Enquanto isso, o sacro e o cóccix são dois conjuntos de vértebras fundidas no aspecto caudal da
coluna que não transmitem nenhum movimento. Cinco vértebras fundidas normalmente
formam o sacro, com quatro formando o cóccix.
Figura 8 – Coluna vertebral
Fonte: Adaptada de WASCHKE, 2018
#ParaTodosVerem: imagem contendo vértebras representando a organização
da coluna vertebral, sendo destacadas as seguintes posições: a. direita visão; b.
visãoposterior; c. esquerda visão lateral da coluna. Fim da descrição.
A coluna cervical, composta por sete vértebras cervicais referidas como C1 a C7, é dividida em
dois segmentos principais: a junção craniocervical (CCJ) e a coluna subaxial. A CCJ inclui o
occipital e as duas vértebras cervicais mais cefálicas, conhecidas como atlas (C1) e áxis (C2). A
coluna subaxial inclui as cinco vértebras cervicais mais caudais (C3-C5). Como um todo, a
coluna cervical é responsável por sustentar o peso do crânio e permitir o movimento da cabeça e
do pescoço. 
Todas as sete vértebras cervicais têm forame transverso dentro de seus processos transversos,
onde um par de artérias vertebrais viaja cranialmente através das vértebras começando em C6
antes de seguir medialmente sobre o arco de C1 em direção ao forame magno.
O pescoço é a parte do corpo que separa a cabeça do tronco. O termo derivado do latim cervical
significa "do pescoço". O pescoço suporta o peso da cabeça e é altamente flexível, permitindo
que a cabeça gire e flexione em diferentes direções.
O pescoço pode ser visto simplesmente como um caminho (ou conexão) entre a cabeça e o resto
do corpo. Mas é uma região que abriga o esôfago proximal, traqueia, glândula tireoide e
glândulas paratireoides.
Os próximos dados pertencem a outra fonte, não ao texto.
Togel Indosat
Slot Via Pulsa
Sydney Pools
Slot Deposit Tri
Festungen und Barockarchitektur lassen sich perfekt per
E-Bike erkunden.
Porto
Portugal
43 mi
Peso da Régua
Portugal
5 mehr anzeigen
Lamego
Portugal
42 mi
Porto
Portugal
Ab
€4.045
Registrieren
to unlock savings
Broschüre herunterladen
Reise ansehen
Ele fornece condutos para o fluxo sanguíneo para o cérebro e a cabeça,
sustenta a cabeça e a move de acordo e transmite sinais nervosos do cérebro para o resto do
corpo. É uma parte complexa do corpo com muitos planos e compartimentos diferentes.
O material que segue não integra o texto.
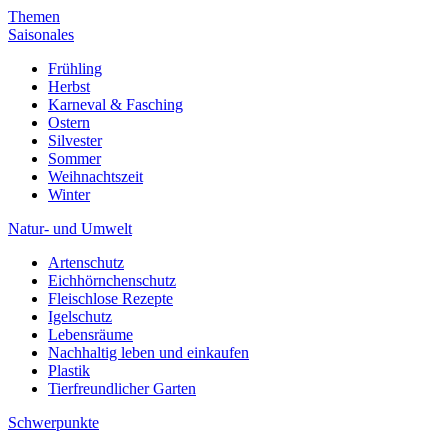
Themen
Saisonales
Frühling
Herbst
Karneval & Fasching
Ostern
Silvester
Sommer
Weihnachtszeit
Winter
Natur- und Umwelt
Artenschutz
Eichhörnchenschutz
Fleischlose Rezepte
Igelschutz
Lebensräume
Nachhaltig leben und einkaufen
Plastik
Tierfreundlicher Garten
Schwerpunkte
A linha média na frente do pescoço tem uma proeminência da cartilagem tireoide denominada
proeminência laríngea, ou o chamado "pomo de Adão".
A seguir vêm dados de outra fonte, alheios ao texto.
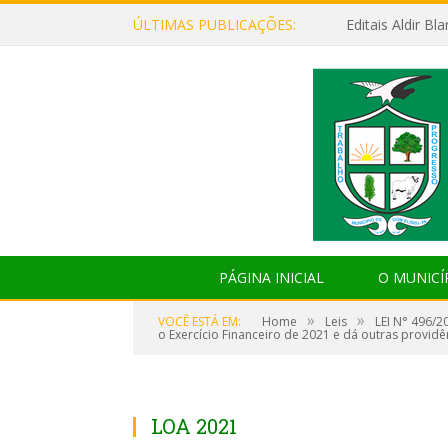
ÚLTIMAS PUBLICAÇÕES:
Editais Aldir B
PÁGINA INICIAL
O MUNICÍ
»
»
VOCÊ ESTÁ EM:
Home
Leis
LEI N° 496/2
o Exercício Financeiro de 2021 e dá outras providê
LOA 2021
O limite superior do pescoço é o palato duro. Inferiormente, o pescoço é demarcado pelo esterno
e pelas clavículas. O compartimento anterior é delimitado pela mandíbula. O osso hioide divide o
compartimento anterior do pescoço nos espaços supra-hióideo e infra-hióideo. Na parte
posterior, podemos observar parte da coluna vertebral, denominada de segmento cervical ou
coluna cervical.
Roteiro de identificação do esqueleto axial: Viscerocrânio ou ossos da face: 2 –maxilas; 2 –
zigomáticos; 2 – lacrimais; 2 – nasais; 2 – conchas nasais inferiores; 2 – palatinos; 1 – vômer;
1 – mandíbula. Neurocrânio e base: 1 – frontal; 2 – parietal direito/parietal esquerdo; 1 –
occipital; 2 – temporal direito/temporal esquerdo; 1 – esfenoide; 1 – etmoide. Além dos ossos
do crânio, compondo o esqueleto axial teremos: Ossos das Costelas (doze pares); Osso esterno;
Osso hioide. Ossos da coluna vertebral: vértebras cervicais (7); vértebras torácicas (12);
vértebras lombares (5); osso sacro (1) tendo cinco vértebras fundidas; O osso cóccix (1) tem de
quatro a cinco vértebras, também fundidas. 
Sistema Articular
Trocando Ideias...
Para que você possa atingir os objetivos esperados desta unidade
solicitamos que utilize um atlas de anatomia e localize as seguintes
estruturas: o esqueleto axial adulto tem oitenta ossos, incluindo o
crânio, a coluna vertebral, as costelas e o esterno.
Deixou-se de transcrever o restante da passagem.